All those fancy photo shoots in the wind tunnel would be exposed
for what they are: Good theater.
The eventual outcome would be faster bikes for
you and I and an easier shopping experience. We’d leave
the bike shop knowing we got a reasonably aerodynamic bike that
fit correctly. The rest would be decided by bike fit and position,
training, mechanical issues and wheel selection.
For most people I think bike buying involves a
process of trying to grasp something we can believe in: Should
we buy into manufacturers claims of aerodynamics? Is bike weight
the primary determining factor in what is best? How important
is bike fit anyway? What about components? It is a confusing
decision with little consensus.
When I talk to consumers about their bike shopping
they tell me they are doing “research”. The term
“research” suggests an orderly and empirical process
of evaluation and selection. It all seems very sentient and
orderly, like Mr. Spock feeding the bike brands into his Tricorder
and then buying the one determined to be the most logical. It
isn’t like that.
People may like to believe they buy bikes like
that, but they don’t. “Research” when buying
a new bike often starts as an attempt to gather some basic facts
to compare bikes then lapses into frustration since there is
little standardized information. Then “research”

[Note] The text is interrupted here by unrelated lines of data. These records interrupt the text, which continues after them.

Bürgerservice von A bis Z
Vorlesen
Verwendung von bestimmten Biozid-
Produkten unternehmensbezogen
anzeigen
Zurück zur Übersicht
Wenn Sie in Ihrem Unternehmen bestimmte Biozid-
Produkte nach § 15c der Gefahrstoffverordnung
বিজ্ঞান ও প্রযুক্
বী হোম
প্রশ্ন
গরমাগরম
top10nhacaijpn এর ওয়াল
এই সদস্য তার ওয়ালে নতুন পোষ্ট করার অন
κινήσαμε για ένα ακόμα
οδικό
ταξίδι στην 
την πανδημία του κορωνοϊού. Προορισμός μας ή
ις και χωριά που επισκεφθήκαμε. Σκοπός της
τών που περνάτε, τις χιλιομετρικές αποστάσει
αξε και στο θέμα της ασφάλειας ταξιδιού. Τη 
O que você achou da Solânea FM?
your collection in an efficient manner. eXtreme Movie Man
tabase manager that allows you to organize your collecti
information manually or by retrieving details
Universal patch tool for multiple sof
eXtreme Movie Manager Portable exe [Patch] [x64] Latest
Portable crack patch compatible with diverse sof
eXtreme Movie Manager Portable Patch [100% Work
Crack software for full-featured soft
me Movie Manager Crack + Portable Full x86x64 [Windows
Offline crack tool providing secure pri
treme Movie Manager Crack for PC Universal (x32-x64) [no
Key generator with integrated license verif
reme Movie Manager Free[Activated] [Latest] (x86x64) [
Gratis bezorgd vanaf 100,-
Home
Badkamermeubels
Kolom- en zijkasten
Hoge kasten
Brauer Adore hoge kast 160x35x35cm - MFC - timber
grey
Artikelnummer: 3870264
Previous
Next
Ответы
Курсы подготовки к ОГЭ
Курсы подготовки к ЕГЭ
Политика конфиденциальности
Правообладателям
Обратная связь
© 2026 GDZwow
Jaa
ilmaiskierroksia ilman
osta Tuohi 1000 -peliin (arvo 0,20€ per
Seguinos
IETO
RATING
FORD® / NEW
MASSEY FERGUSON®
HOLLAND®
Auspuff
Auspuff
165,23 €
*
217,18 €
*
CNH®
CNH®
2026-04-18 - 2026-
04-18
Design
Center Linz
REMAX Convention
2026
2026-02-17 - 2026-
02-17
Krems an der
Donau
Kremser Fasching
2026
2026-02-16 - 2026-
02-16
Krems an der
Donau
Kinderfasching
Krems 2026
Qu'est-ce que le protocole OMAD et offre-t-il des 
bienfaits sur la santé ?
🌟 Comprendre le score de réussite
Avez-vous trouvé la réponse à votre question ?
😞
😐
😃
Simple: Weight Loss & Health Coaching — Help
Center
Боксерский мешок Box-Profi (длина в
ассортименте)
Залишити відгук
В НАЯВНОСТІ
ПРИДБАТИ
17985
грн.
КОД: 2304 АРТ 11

defaults to justifying the purchase of the bike we think looks
the coolest.
There isn't anything wrong with factoring in emotion
when buying a bike. I do it, we all do. For most of us bikes
are like sports cars, we really don't need them, but they are
fun to have. It does take a bit of a turn when you miss your
first age group trophy by four seconds. Then it starts to become
more serious. Then we want some Mr. Spock to help us buy those
four seconds back. I think it is a healthy and noble pursuit-
going fast and doing the best we can.
If we had a “stack and reach” type
standard for bicycle aerodynamics it would take one more variable
off the table. As an industry it would likely sell more bikes
since it would emphasize the advantages of having an aerodynamic
bike frame separate from a glitzy sales motive. Standardized
wind tunnel testing would also challenge the industry to build
better product and likely make the customer focus on other issues
that would influence performance like bike position and training.
If we had a standard wind tunnel test for
bicycles we could make meaningful comparisons from one bike
brand and model to the next. Bike buyers would have more confidence
in their buying decisions. An emphasis would be placed on design
at the manufacturer level with a standard yardstick for manufacturers
to measure their products. All of us would understand what we
are buying and we’d spend less time buying it and more
time riding it. Then we’d all be on the same sheet of
music about bike aerodynamics and we could focus on training
and racing instead of trying to cut through all the marketing
baloney and phony wind tunnel tests.